There are two flavors of A100 GPUs on Quest, PCIe and SXM. In the submission script in the block above, there is no way of knowing which type of A100 GPU Slurm would assign the job to. However, you can specify which type of A100 node you'd prefer using the --constraint flag. The choices are either pcie for the 40GB A100s or sxm for the 80GB A100s.
Choosing whether you want your job to land on a PCIe or SXM A100 largely depends on the kind of job you are executing. Specifically, there are considerations to make when it comes to using a single GPU card or multiple GPU cards, which will influence whether you want to use a PCIe A100 or a SXM A100.
Considerations for Using a Single GPU Card
If you only need to use one GPU card, you want to look at how many GB you will need on that one card. If your memory needs are <40GB, you request a PCIe A100. However, if you need >40GB on a single GPU card, you should request a SXM A100.

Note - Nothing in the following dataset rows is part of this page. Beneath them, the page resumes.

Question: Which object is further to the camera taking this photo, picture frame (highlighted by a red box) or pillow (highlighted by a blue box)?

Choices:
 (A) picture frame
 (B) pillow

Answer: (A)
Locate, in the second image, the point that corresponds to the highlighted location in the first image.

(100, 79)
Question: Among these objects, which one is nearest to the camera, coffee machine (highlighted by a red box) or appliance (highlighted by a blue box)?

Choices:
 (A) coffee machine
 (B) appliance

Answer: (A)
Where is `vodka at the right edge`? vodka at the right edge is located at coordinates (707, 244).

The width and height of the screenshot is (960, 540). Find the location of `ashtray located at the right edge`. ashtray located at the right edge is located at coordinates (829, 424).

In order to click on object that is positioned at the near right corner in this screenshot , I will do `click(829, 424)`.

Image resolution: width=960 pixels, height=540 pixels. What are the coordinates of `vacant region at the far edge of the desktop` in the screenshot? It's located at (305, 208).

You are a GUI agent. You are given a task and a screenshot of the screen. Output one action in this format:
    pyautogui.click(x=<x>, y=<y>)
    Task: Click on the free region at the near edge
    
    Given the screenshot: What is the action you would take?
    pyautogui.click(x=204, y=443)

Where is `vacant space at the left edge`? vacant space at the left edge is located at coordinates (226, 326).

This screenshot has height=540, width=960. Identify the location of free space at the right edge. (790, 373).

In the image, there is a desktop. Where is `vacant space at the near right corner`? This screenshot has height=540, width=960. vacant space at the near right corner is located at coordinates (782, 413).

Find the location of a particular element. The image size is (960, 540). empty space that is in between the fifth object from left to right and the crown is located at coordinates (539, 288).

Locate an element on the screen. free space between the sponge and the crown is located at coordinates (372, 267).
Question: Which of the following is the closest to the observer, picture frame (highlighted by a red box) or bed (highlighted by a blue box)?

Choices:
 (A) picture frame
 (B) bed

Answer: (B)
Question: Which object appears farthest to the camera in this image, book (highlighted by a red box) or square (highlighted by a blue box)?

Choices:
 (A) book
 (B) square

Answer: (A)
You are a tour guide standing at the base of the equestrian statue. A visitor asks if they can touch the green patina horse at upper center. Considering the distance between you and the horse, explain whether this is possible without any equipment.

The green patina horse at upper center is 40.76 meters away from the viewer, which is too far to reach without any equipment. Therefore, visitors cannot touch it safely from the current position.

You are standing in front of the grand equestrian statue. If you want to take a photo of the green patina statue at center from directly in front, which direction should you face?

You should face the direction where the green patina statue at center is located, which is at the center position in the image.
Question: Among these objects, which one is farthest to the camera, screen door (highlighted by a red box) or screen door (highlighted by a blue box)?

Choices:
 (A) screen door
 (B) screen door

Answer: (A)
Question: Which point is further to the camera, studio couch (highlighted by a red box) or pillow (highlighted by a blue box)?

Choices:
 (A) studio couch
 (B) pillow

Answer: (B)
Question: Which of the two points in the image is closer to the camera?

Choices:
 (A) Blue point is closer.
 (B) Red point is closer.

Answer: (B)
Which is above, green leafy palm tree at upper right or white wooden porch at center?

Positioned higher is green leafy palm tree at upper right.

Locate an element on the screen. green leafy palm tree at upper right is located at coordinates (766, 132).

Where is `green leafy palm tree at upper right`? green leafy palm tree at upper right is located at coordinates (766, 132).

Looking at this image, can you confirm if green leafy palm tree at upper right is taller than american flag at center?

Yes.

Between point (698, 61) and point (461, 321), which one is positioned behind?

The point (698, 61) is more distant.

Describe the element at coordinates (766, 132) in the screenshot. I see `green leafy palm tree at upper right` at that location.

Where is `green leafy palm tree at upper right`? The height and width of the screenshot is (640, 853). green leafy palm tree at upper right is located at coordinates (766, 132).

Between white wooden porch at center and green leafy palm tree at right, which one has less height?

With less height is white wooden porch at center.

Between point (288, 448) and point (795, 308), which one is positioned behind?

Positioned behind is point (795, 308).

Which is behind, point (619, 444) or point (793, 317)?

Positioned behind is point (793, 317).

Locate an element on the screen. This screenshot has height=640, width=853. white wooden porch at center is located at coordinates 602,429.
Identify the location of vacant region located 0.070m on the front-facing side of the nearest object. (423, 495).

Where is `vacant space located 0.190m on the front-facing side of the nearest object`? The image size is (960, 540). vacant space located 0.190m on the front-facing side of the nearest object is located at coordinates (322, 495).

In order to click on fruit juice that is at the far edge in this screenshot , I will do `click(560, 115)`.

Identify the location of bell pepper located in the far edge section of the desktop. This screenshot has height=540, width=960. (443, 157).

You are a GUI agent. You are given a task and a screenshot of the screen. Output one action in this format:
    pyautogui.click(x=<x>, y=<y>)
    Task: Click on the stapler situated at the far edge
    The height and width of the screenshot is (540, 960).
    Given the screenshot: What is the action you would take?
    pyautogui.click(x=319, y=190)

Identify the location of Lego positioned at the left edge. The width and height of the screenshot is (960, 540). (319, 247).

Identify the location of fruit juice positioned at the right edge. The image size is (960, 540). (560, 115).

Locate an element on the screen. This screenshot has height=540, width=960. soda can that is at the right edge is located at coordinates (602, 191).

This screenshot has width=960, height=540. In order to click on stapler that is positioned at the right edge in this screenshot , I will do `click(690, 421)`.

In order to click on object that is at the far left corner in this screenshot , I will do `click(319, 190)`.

Considerations for Using Multiple GPU Cards
If you know that you want to use multiple GPU cards for your job, an important consideration to make is that the sharing of data between two, three, or four SXM cards will be a lot faster than sharing data between the two cards on the PCIe A100.
The following example submission script would request one 80GB SXM A100 card.
#SBATCH -A <allocationID>
#SBATCH -p gengpu
#SBATCH --gres=gpu:a100:1
#SBATCH --constraint=sxm
#SBATCH -N 1
#SBATCH -n 1
#SBATCH -t 1:00:00
#SBATCH --mem=XXG
Replace sxm with pcie and you'd receive a 40GB A100.
If you don't specify any constraint you will be assigned an A100 at random. With the GPUs you are automatically given 100% of the memory on the GPU, 40GBs or 80GBs. GPU memory is treated separately from the system memory you request with the --mem flag, they are not the same thing.